Given data section start
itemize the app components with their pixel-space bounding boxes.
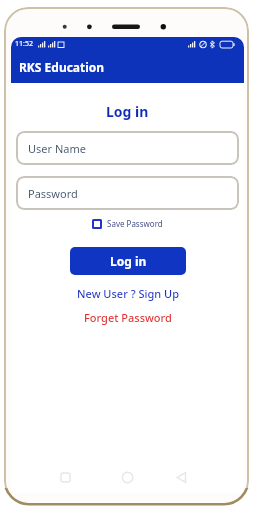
staticText: RKS Education bbox=[19, 59, 105, 75]
staticText: 11:52 bbox=[15, 39, 33, 49]
staticText: User Name bbox=[28, 141, 86, 156]
button[interactable]: New User ? Sign Up bbox=[77, 286, 179, 301]
staticText: Password bbox=[28, 186, 78, 201]
staticText: Forget Password bbox=[84, 310, 172, 325]
staticText: Log in bbox=[106, 102, 149, 121]
button[interactable]: Log in bbox=[70, 247, 186, 275]
staticText: Save Password bbox=[107, 218, 163, 229]
staticText: New User ? Sign Up bbox=[77, 286, 179, 301]
button[interactable]: Password bbox=[16, 176, 239, 210]
staticText: Log in bbox=[110, 253, 147, 269]
button[interactable]: Forget Password bbox=[84, 310, 172, 325]
button[interactable]: User Name bbox=[16, 131, 239, 165]
button[interactable]: Save Password bbox=[11, 218, 244, 229]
Given data section end
**Exercise goal**
Exactly as written, return each line above and leave the pictures behind.

**Exercise answer**
itemize the app components with their pixel-space bounding boxes.
staticText: RKS Education bbox=[19, 59, 105, 75]
staticText: 11:52 bbox=[15, 39, 33, 49]
staticText: User Name bbox=[28, 141, 86, 156]
button[interactable]: New User ? Sign Up bbox=[77, 286, 179, 301]
staticText: Password bbox=[28, 186, 78, 201]
staticText: Forget Password bbox=[84, 310, 172, 325]
staticText: Log in bbox=[106, 102, 149, 121]
button[interactable]: Log in bbox=[70, 247, 186, 275]
staticText: Save Password bbox=[107, 218, 163, 229]
staticText: New User ? Sign Up bbox=[77, 286, 179, 301]
button[interactable]: Password bbox=[16, 176, 239, 210]
staticText: Log in bbox=[110, 253, 147, 269]
button[interactable]: Forget Password bbox=[84, 310, 172, 325]
button[interactable]: User Name bbox=[16, 131, 239, 165]
button[interactable]: Save Password bbox=[11, 218, 244, 229]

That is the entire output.